14210 NE 20th St
Bellevue, WA 98007
Phone: (425) 440-6206

      Home
      Why Us
     Products
      Services
       Gallery
      Articles
     Company
       Jobs
      Contact

Understanding Audio/Video Formats

By Amir Majidimehr

Note: this article originally was published in Widescreen Review. This is a revised and updated version.

Get ready to learn the most fundamental concept in audio/video which sadly, most people don’t understand or get badly wrong. I can’t blame them as properly understanding them requires pretty deep understanding of how these content streams are captured, encoded and transmitted. This is useful knowledge to have as you would want to know how many songs or movies you can store on your 16 Gigabyte tablet or 4 Terabyte video server.
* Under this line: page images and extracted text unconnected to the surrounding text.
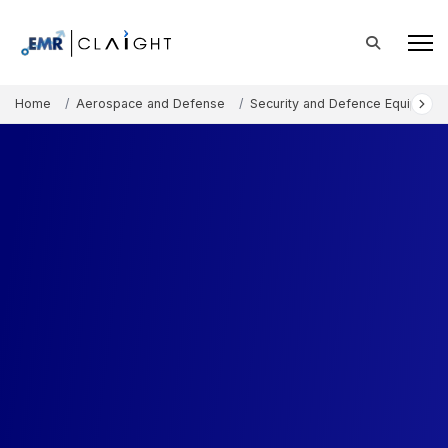
Home
Aerospace and Defense
Security and Defence Equipment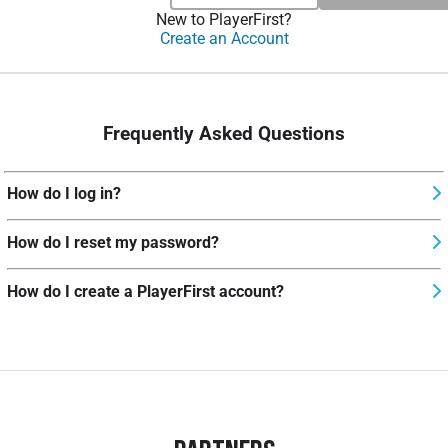
New to PlayerFirst?
Create an Account
Frequently Asked Questions
How do I log in?
How do I reset my password?
How do I create a PlayerFirst account?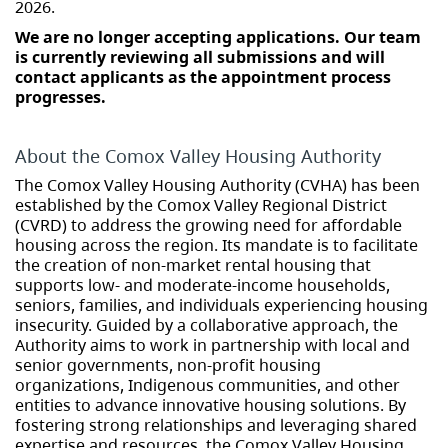
2026.
We are no longer accepting applications. Our team
is currently reviewing all submissions and will
contact applicants as the appointment process
progresses.
About the Comox Valley Housing Authority
The Comox Valley Housing Authority (CVHA) has been
established by the Comox Valley Regional District
(CVRD) to address the growing need for affordable
housing across the region. Its mandate is to facilitate
the creation of non-market rental housing that
supports low- and moderate-income households,
seniors, families, and individuals experiencing housing
insecurity. Guided by a collaborative approach, the
Authority aims to work in partnership with local and
senior governments, non-profit housing
organizations, Indigenous communities, and other
entities to advance innovative housing solutions. By
fostering strong relationships and leveraging shared
expertise and resources, the Comox Valley Housing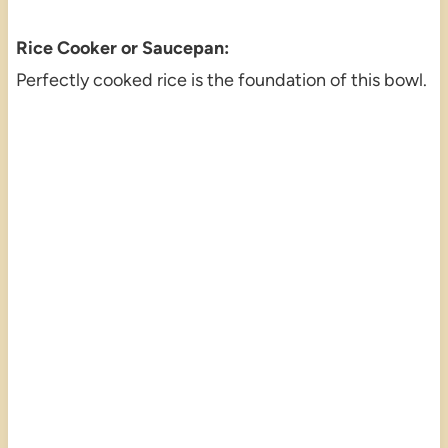
Rice Cooker or Saucepan:
Perfectly cooked rice is the foundation of this bowl.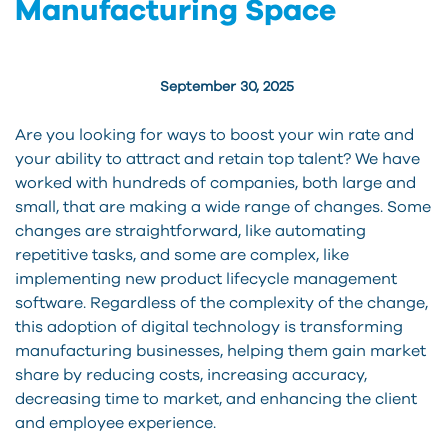
Manufacturing Space
September 30, 2025
Are you looking for ways to boost your win rate and
your ability to attract and retain top talent? We have
worked with hundreds of companies, both large and
small, that are making a wide range of changes. Some
changes are straightforward, like automating
repetitive tasks, and some are complex, like
implementing new product lifecycle management
software. Regardless of the complexity of the change,
this adoption of digital technology is transforming
manufacturing businesses, helping them gain market
share by reducing costs, increasing accuracy,
decreasing time to market, and enhancing the client
and employee experience.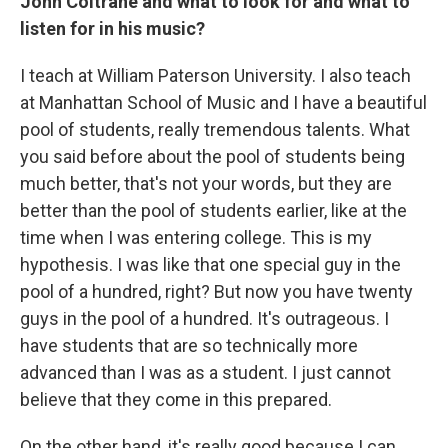
John Coltrane and what to look for and what to
listen for in his music?
I teach at William Paterson University. I also teach
at Manhattan School of Music and I have a beautiful
pool of students, really tremendous talents. What
you said before about the pool of students being
much better, that's not your words, but they are
better than the pool of students earlier, like at the
time when I was entering college. This is my
hypothesis. I was like that one special guy in the
pool of a hundred, right? But now you have twenty
guys in the pool of a hundred. It's outrageous. I
have students that are so technically more
advanced than I was as a student. I just cannot
believe that they come in this prepared.
On the other hand, it's really good because I can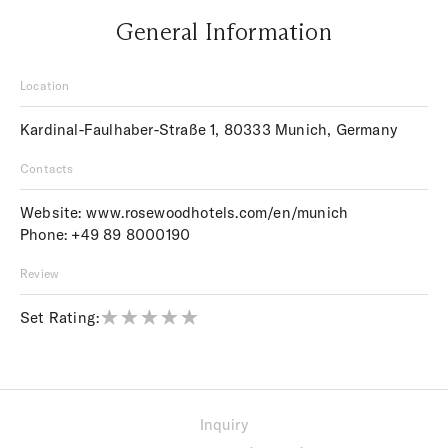
General Information
Location
Kardinal-Faulhaber-Straße 1, 80333 Munich, Germany
Contacts
Website:
www.rosewoodhotels.com/en/munich
Phone:
+49 89 8000190
Review
Set Rating:
Inquiry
Turns out that with some simple math and basic concepts we can learn everything we need here.

Let’s start at the top. My assumption in this article is that most of you know that there are eight bits in one byte. Okay, if you didn’t, don’t feel bad, as even the people who are supposed to know such as magazine writers and technical people in the field often confuse bits and bytes. As you can imagine, with almost an order of magnitude difference between these two terms, it is super important to get them right.
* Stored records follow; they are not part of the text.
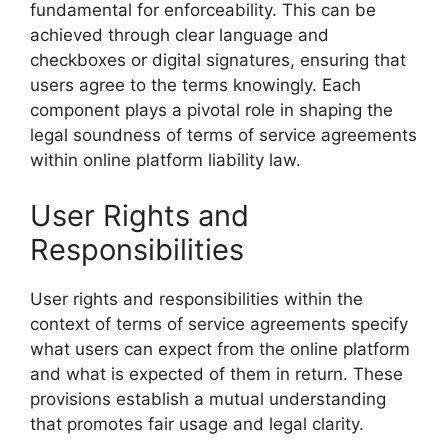
fundamental for enforceability. This can be
achieved through clear language and
checkboxes or digital signatures, ensuring that
users agree to the terms knowingly. Each
component plays a pivotal role in shaping the
legal soundness of terms of service agreements
within online platform liability law.
User Rights and
Responsibilities
User rights and responsibilities within the
context of terms of service agreements specify
what users can expect from the online platform
and what is expected of them in return. These
provisions establish a mutual understanding
that promotes fair usage and legal clarity.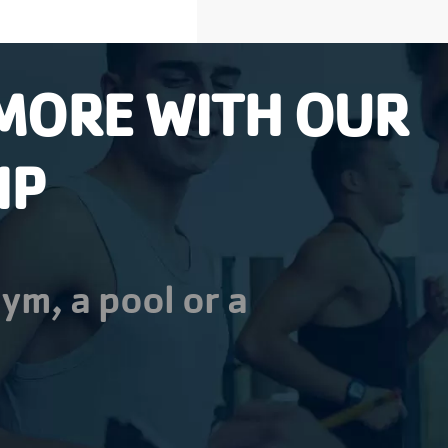
MORE WITH OUR
IP
ym, a pool or a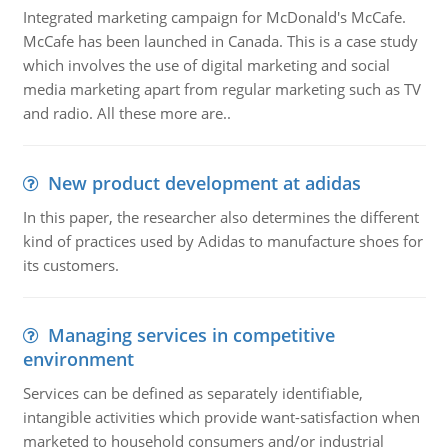
Integrated marketing campaign for McDonald's McCafe.
McCafe has been launched in Canada. This is a case study
which involves the use of digital marketing and social
media marketing apart from regular marketing such as TV
and radio. All these more are..
New product development at adidas
In this paper, the researcher also determines the different
kind of practices used by Adidas to manufacture shoes for
its customers.
Managing services in competitive
environment
Services can be defined as separately identifiable,
intangible activities which provide want-satisfaction when
marketed to household consumers and/or industrial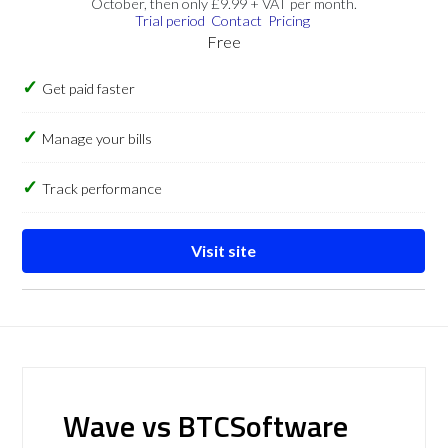
October, then only £9.99 + VAT per month.
Trial period
Contact
Pricing
Free
Get paid faster
Manage your bills
Track performance
Visit site
Wave vs BTCSoftware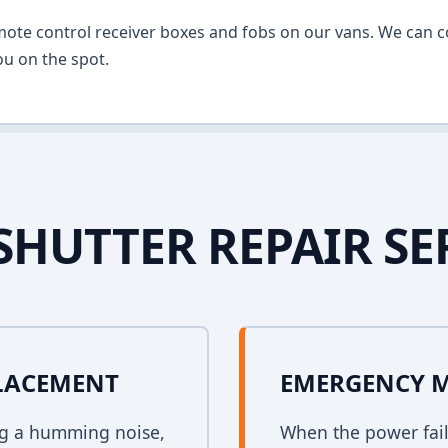
mote control receiver boxes and fobs on our vans. We can c
u on the spot.
SHUTTER REPAIR SE
PLACEMENT
EMERGENCY 
ing a humming noise,
When the power fail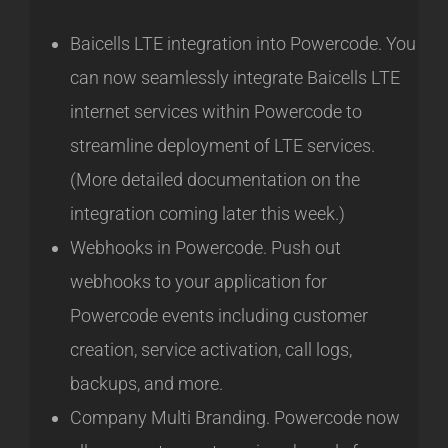
Baicells LTE integration into Powercode. You
can now seamlessly integrate Baicells LTE
internet services within Powercode to
streamline deployment of LTE services.
(More detailed documentation on the
integration coming later this week.)
Webhooks in Powercode. Push out
webhooks to your application for
Powercode events including customer
creation, service activation, call logs,
backups, and more.
Company Multi Branding. Powercode now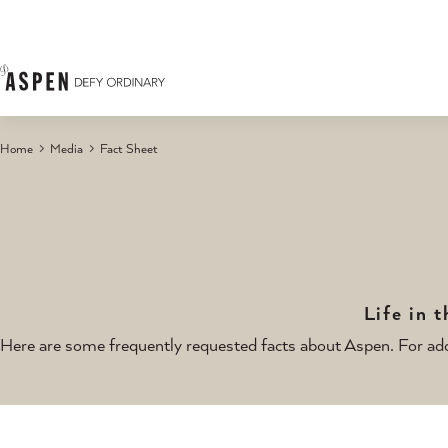
Skip to content
Home
Media
Fact Sheet
Life in 
Here are some frequently requested facts about Aspen. For add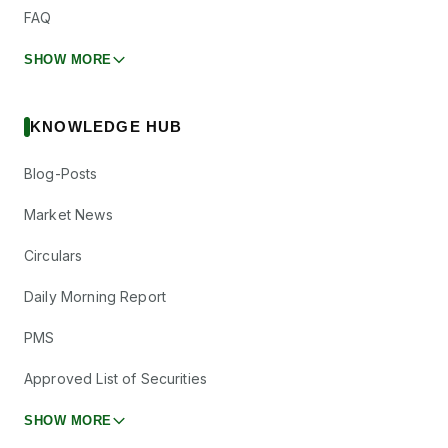
FAQ
SHOW MORE
KNOWLEDGE HUB
Blog-Posts
Market News
Circulars
Daily Morning Report
PMS
Approved List of Securities
SHOW MORE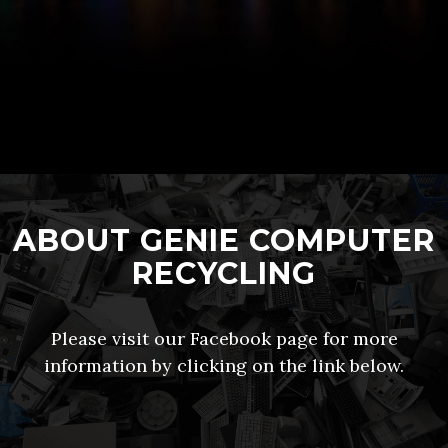
ABOUT GENIE COMPUTER
RECYCLING
Please visit our Facebook page for more
information by clicking on the link below.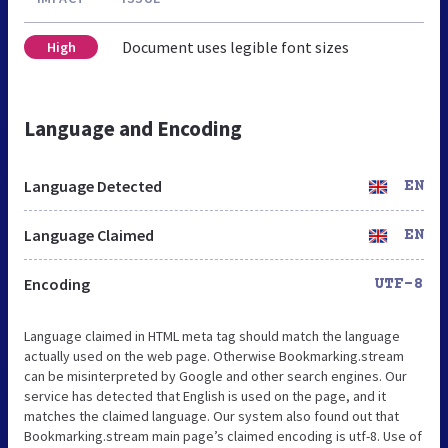
Document uses legible font sizes
High
Language and Encoding
Language Detected
EN
Language Claimed
EN
Encoding
UTF-8
Language claimed in HTML meta tag should match the language
actually used on the web page. Otherwise Bookmarking.stream
can be misinterpreted by Google and other search engines. Our
service has detected that English is used on the page, and it
matches the claimed language. Our system also found out that
Bookmarking.stream main page’s claimed encoding is utf-8. Use of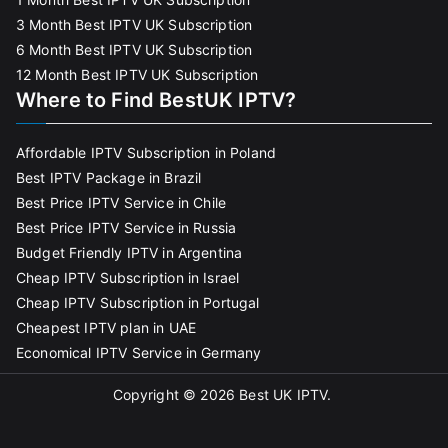
3 Month Best IPTV UK Subscription
6 Month Best IPTV UK Subscription
12 Month Best IPTV UK Subscription
Where to Find BestUK IPTV?
Affordable IPTV Subscription in Poland
Best IPTV Package in Brazil
Best Price IPTV Service in Chile
Best Price IPTV Service in Russia
Budget Friendly IPTV in Argentina
Cheap IPTV Subscription in Israel
Cheap IPTV Subscription in Portugal
Cheapest IPTV plan in UAE
Economical IPTV Service in Germany
Copyright © 2026
Best UK IPTV
.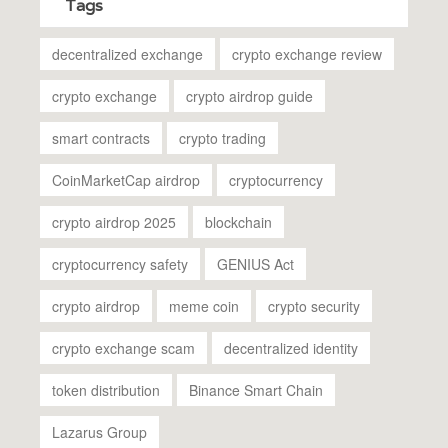
Tags
decentralized exchange
crypto exchange review
crypto exchange
crypto airdrop guide
smart contracts
crypto trading
CoinMarketCap airdrop
cryptocurrency
crypto airdrop 2025
blockchain
cryptocurrency safety
GENIUS Act
crypto airdrop
meme coin
crypto security
crypto exchange scam
decentralized identity
token distribution
Binance Smart Chain
Lazarus Group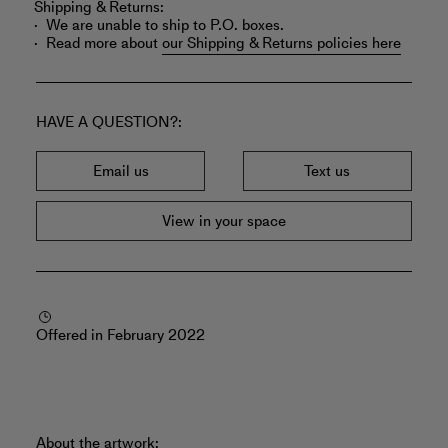
Shipping & Returns:
We are unable to ship to P.O. boxes.
Read more about
our Shipping & Returns policies here
HAVE A QUESTION?
Email us
Text us
View in your space
Offered in February 2022
About the artwork: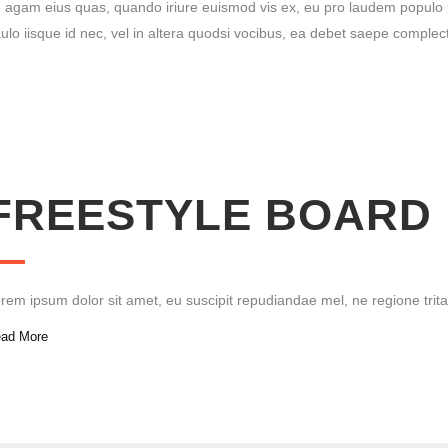
 agam eius quas, quan­do iri­ure euis­mod vis ex, eu pro lau­dem popu­lo pos­sit
u­lo iis­que id nec, vel in alte­ra quod­si voci­bus, ea debet sae­pe com­ple­c
FREE­STYLE BOARD
rem ipsum dolor sit amet, eu sus­ci­pit repu­di­an­dae mel, ne regio­ne tri­t
ad More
To avoid the above confusion I rarely abbreviate “b” for bit and “B” for byte, as is often done, and instead will spell them out as bits and Bytes. Since we usually deal with larger numbers of these, the prefixes Kilo, Mega, and Giga are added to represent thousands, millions, and billions, respectively.

Since these are computer concepts, the units here are not decimal but rather, binary. This means that “kilo” is actually 1024, not 1000. Throughout this article I will be using the familiar decimal versions of these numbers. The world won’t come to an end if we are off by 2.4 percent.

Digital Audio Formats

To record audio on CDs, we have to convert the analog audio signal to digital. The “sampling rate” for this application is 44.1 KHz, which means that we digitize the analog value 44,100 times per second (frequency is measured in Hz or cycles, which means one sample per second in this situation). CD is stereo which means it has two independent channels. Each audio sample in turn has 16 bits of resolution, or two bytes. So at any instant, we have four bytes of information and 44,100 instances per second.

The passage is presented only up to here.